Published July 17, 2014 5:39 pm

This is an archived article that was published on sltrib.com in 2014, and information in the article may be outdated. It is provided only for personal research purposes and may not be reprinted.

New York • Capital One Financial Corp. said Thursday that second-quarter profit rose 8 percent as it set aside less money for bad loans and its domestic card business returned to growth.

McLean, Va.-based Capital One said net income after paying preferred dividends rose to $1.18 billion, or $2.04 per share, in the three months ended June 30. That compares with net income of $1.09 billion, or $1.85 per share, in the same period a year earlier.

The results exceeded the average forecast of analysts polled by FactSet, who had predicted earnings of $1.82 per share.

Earnings got a boost from lower provisions for credit losses, which fell 8 percent to $704 million, compared to the same period in 2013.

Ending loans from domestic cards climbed 1 percent from a year ago and 4 percent from the first quarter, to $71.17 billion.
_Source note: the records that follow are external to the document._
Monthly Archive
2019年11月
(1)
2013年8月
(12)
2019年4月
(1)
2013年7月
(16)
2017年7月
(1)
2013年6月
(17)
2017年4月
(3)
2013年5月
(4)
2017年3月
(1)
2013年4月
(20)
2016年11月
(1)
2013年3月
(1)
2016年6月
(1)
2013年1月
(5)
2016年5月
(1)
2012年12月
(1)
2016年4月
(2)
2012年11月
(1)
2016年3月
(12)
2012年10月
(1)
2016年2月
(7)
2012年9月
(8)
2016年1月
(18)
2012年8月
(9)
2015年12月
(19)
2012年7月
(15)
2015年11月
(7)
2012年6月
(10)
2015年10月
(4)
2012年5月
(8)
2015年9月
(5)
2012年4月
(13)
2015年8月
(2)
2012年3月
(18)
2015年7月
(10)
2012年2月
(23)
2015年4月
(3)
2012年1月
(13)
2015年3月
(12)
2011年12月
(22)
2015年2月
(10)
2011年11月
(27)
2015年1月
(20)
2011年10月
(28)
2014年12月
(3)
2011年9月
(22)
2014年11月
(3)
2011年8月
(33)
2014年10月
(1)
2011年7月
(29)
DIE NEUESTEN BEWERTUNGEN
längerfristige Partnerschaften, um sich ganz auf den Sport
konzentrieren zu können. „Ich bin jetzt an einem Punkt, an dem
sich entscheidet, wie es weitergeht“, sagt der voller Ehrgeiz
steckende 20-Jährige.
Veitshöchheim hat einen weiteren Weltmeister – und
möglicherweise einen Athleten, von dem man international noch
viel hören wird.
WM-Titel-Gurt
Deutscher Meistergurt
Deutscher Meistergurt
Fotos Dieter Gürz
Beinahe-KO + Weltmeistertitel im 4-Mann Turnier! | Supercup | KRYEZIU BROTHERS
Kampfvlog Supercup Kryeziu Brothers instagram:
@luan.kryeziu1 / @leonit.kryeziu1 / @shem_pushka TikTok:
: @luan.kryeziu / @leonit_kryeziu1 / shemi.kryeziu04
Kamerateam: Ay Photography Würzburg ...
Auto loan originations jumped 19 percent from a year ago to $5.38 billion.

Revenue fell 3 percent to $5.47 billion from $5.64 billion a year earlier. Analysts had an average forecast of $5.43 billion.

Capital One shares were little changed in after-hours trading. Shares had ended regular trading down $1.89, or 2.2 percent, at $82.49. That compares with a fall of 1.2 percent for the Standard & Poor's 500 index.